**Problem**. Please transcribe the data below in full. Omit any picture you find in it.

**Exercise input**.
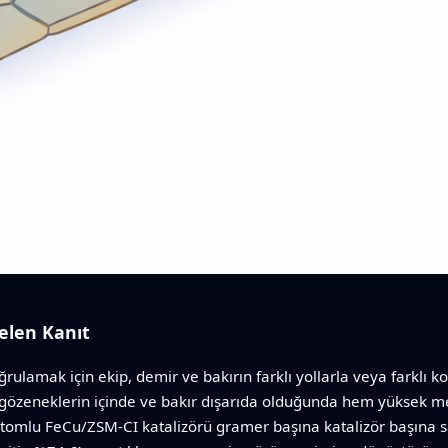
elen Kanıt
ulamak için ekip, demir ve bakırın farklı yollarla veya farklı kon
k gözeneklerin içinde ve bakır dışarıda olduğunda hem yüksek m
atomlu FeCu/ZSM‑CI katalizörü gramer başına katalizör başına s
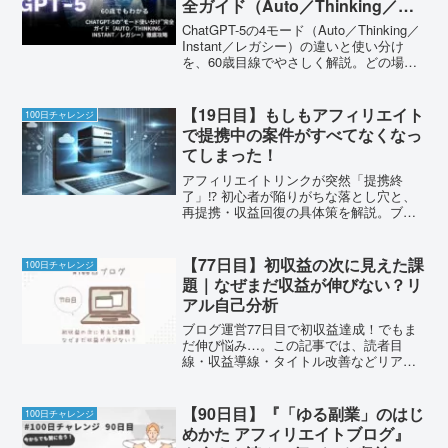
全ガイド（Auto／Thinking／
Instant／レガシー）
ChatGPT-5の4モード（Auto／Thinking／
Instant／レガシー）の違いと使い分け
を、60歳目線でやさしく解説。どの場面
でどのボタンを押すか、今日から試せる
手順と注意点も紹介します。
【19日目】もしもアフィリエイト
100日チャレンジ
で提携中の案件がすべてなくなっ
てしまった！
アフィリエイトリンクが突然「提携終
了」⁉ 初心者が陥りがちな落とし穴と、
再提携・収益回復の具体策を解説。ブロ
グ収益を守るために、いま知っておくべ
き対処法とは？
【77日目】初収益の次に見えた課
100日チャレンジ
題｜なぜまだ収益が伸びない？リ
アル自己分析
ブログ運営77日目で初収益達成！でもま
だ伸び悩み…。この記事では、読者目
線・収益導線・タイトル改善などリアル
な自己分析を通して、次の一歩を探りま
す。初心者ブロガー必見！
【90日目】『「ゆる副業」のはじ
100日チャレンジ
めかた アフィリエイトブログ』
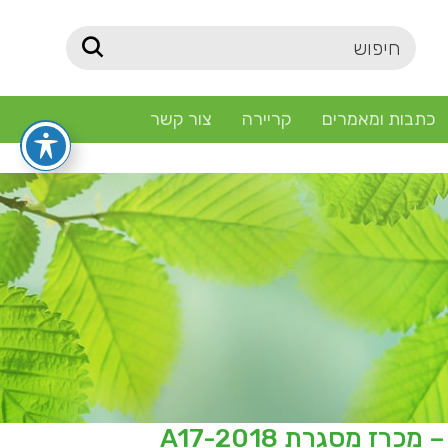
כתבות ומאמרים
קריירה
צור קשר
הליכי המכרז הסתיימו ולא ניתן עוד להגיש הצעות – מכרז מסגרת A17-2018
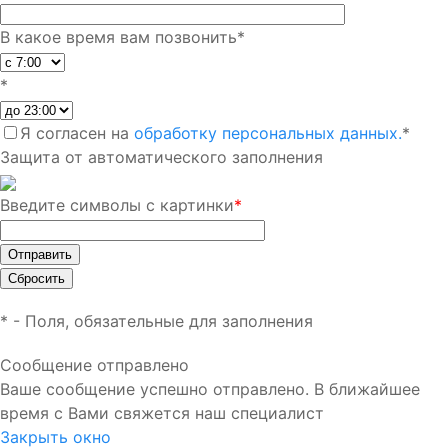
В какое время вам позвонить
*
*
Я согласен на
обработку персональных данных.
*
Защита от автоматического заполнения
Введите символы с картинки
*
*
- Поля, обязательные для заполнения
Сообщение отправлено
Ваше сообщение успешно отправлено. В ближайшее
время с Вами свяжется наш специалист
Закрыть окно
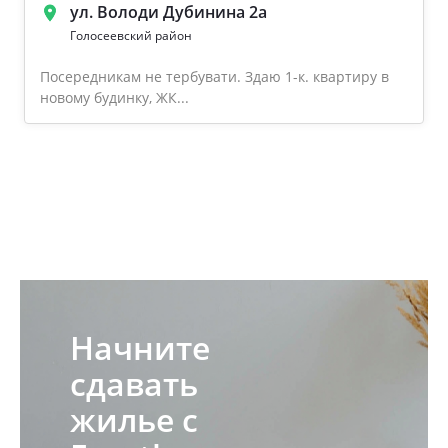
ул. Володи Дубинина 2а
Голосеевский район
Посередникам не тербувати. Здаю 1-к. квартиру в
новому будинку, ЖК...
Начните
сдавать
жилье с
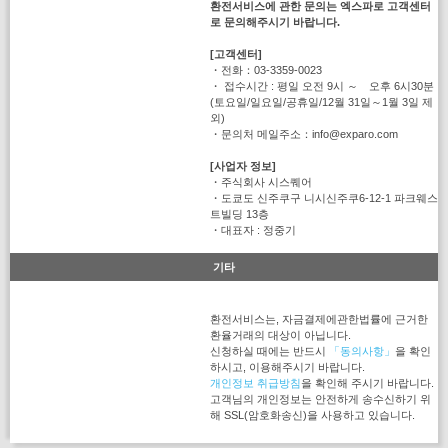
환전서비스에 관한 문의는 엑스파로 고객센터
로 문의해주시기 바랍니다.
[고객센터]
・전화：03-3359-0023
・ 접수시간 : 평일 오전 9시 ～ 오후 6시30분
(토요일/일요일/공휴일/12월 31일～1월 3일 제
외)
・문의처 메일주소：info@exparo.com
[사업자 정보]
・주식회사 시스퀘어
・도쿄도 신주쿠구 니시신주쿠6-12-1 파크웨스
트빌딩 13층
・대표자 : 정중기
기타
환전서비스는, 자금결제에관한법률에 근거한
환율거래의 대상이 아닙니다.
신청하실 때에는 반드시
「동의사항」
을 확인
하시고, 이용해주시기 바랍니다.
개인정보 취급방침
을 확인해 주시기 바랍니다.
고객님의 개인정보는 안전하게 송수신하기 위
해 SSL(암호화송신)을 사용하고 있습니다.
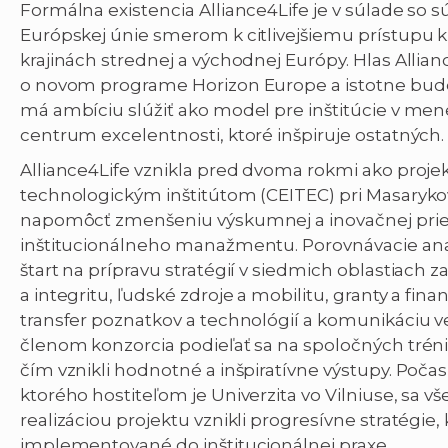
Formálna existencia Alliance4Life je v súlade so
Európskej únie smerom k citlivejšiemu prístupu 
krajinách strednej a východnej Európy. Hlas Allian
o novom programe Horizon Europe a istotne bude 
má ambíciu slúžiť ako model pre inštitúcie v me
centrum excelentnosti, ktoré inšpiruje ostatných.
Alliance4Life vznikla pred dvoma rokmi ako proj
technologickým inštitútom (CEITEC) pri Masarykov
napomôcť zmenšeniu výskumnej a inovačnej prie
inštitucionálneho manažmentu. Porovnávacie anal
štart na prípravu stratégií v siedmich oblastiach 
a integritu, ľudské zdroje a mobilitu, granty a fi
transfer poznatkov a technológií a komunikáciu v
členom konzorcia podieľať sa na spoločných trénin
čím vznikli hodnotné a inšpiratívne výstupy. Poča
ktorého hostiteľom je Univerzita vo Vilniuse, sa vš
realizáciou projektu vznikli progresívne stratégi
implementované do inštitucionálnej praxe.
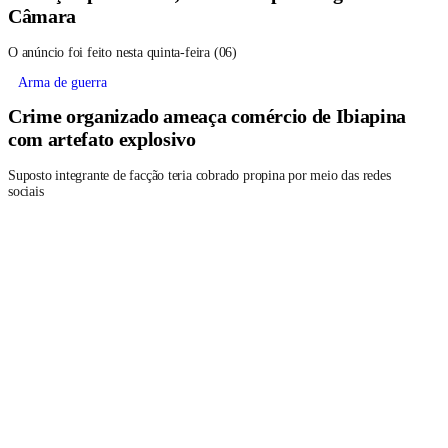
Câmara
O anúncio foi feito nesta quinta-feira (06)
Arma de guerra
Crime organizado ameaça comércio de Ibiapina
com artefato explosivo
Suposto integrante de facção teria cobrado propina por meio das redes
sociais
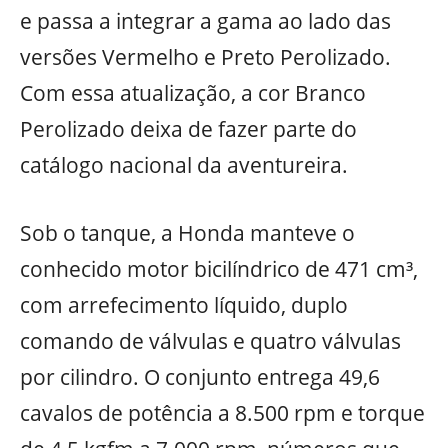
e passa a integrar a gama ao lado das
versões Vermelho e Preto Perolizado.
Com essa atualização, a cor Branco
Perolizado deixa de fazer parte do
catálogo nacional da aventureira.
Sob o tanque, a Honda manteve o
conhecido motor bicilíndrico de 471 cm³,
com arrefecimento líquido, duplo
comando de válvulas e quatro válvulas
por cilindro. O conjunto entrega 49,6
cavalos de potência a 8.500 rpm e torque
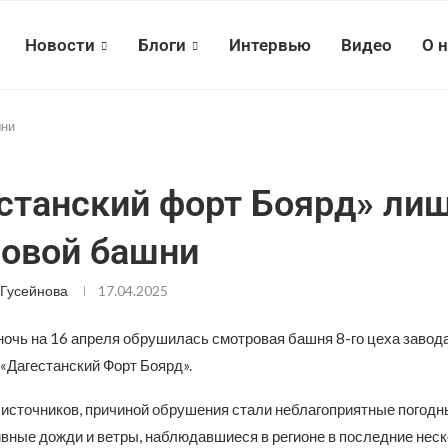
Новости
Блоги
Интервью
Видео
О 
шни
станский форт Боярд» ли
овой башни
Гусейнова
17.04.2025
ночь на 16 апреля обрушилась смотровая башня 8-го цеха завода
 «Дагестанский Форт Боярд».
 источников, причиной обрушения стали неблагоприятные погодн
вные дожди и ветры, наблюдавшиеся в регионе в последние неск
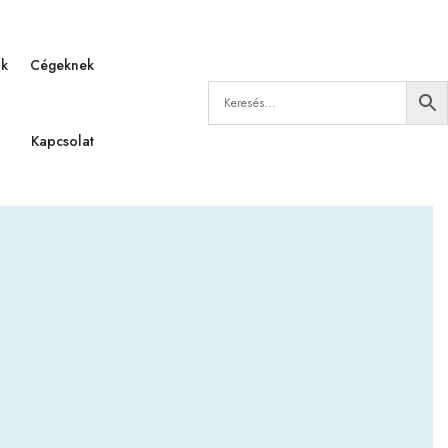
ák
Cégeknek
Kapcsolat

**Expected answer**.
elen Kanıt
ulamak için ekip, demir ve bakırın farklı yollarla veya farklı kon
k gözeneklerin içinde ve bakır dışarıda olduğunda hem yüksek m
atomlu FeCu/ZSM‑CI katalizörü gramer başına katalizör başına s
全ガイド（Auto／Thinking／
Instant／レガシー）
ChatGPT-5の4モード（Auto／Thinking／
Instant／レガシー）の違いと使い分け
を、60歳目線でやさしく解説。どの場面
でどのボタンを押すか、今日から試せる
手順と注意点も紹介します。
【19日目】もしもアフィリエイト
100日チャレンジ
で提携中の案件がすべてなくなっ
てしまった！
アフィリエイトリンクが突然「提携終
了」⁉ 初心者が陥りがちな落とし穴と、
再提携・収益回復の具体策を解説。ブロ
グ収益を守るために、いま知っておくべ
き対処法とは？
【77日目】初収益の次に見えた課
100日チャレンジ
題｜なぜまだ収益が伸びない？リ
アル自己分析
ブログ運営77日目で初収益達成！でもま
だ伸び悩み…。この記事では、読者目
線・収益導線・タイトル改善などリアル
な自己分析を通して、次の一歩を探りま
す。初心者ブロガー必見！
【90日目】『「ゆる副業」のはじ
100日チャレンジ
めかた アフィリエイトブログ』
כתבות ומאמרים
קריירה
צור קשר
הליכי המכרז הסתיימו ולא ניתן עוד להגיש הצעות – מכרז מסגרת A17-2018
В какое время вам позвонить
*
*
Я согласен на
обработку персональных данных.
*
Защита от автоматического заполнения
Введите символы с картинки
*
*
- Поля, обязательные для заполнения
Сообщение отправлено
Ваше сообщение успешно отправлено. В ближайшее
время с Вами свяжется наш специалист
Закрыть окно
ул. Володи Дубинина 2а
Голосеевский район
Посередникам не тербувати. Здаю 1-к. квартиру в
новому будинку, ЖК...
Начните
сдавать
жилье с
환전서비스에 관한 문의는 엑스파로 고객센터
로 문의해주시기 바랍니다.
[고객센터]
・전화：03-3359-0023
・ 접수시간 : 평일 오전 9시 ～ 오후 6시30분
(토요일/일요일/공휴일/12월 31일～1월 3일 제
외)
・문의처 메일주소：info@exparo.com
[사업자 정보]
・주식회사 시스퀘어
・도쿄도 신주쿠구 니시신주쿠6-12-1 파크웨스
트빌딩 13층
・대표자 : 정중기
기타
환전서비스는, 자금결제에관한법률에 근거한
환율거래의 대상이 아닙니다.
신청하실 때에는 반드시
「동의사항」
을 확인
하시고, 이용해주시기 바랍니다.
개인정보 취급방침
을 확인해 주시기 바랍니다.
고객님의 개인정보는 안전하게 송수신하기 위
해 SSL(암호화송신)을 사용하고 있습니다.
Formálna existencia Alliance4Life je v súlade so
Európskej únie smerom k citlivejšiemu prístupu 
krajinách strednej a východnej Európy. Hlas Allian
o novom programe Horizon Europe a istotne bude 
má ambíciu slúžiť ako model pre inštitúcie v me
centrum excelentnosti, ktoré inšpiruje ostatných.
Alliance4Life vznikla pred dvoma rokmi ako proj
technologickým inštitútom (CEITEC) pri Masarykov
napomôcť zmenšeniu výskumnej a inovačnej prie
inštitucionálneho manažmentu. Porovnávacie anal
štart na prípravu stratégií v siedmich oblastiach 
a integritu, ľudské zdroje a mobilitu, granty a fi
transfer poznatkov a technológií a komunikáciu v
členom konzorcia podieľať sa na spoločných trénin
čím vznikli hodnotné a inšpiratívne výstupy. Poča
ktorého hostiteľom je Univerzita vo Vilniuse, sa vš
realizáciou projektu vznikli progresívne stratégi
implementované do inštitucionálnej praxe.
Câmara
O anúncio foi feito nesta quinta-feira (06)
Arma de guerra
Crime organizado ameaça comércio de Ibiapina
com artefato explosivo
Suposto integrante de facção teria cobrado propina por meio das redes
sociais
e passa a integrar a gama ao lado das
versões Vermelho e Preto Perolizado.
Com essa atualização, a cor Branco
Perolizado deixa de fazer parte do
catálogo nacional da aventureira.
Sob o tanque, a Honda manteve o
conhecido motor bicilíndrico de 471 cm³,
com arrefecimento líquido, duplo
comando de válvulas e quatro válvulas
por cilindro. O conjunto entrega 49,6
cavalos de potência a 8.500 rpm e torque
Новости
Блоги
Интервью
Видео
О 
шни
станский форт Боярд» ли
овой башни
Гусейнова
17.04.2025
ночь на 16 апреля обрушилась смотровая башня 8-го цеха завода
 «Дагестанский Форт Боярд».
 источников, причиной обрушения стали неблагоприятные погодн
вные дожди и ветры, наблюдавшиеся в регионе в последние неск
ák
Cégeknek
Kapcsolat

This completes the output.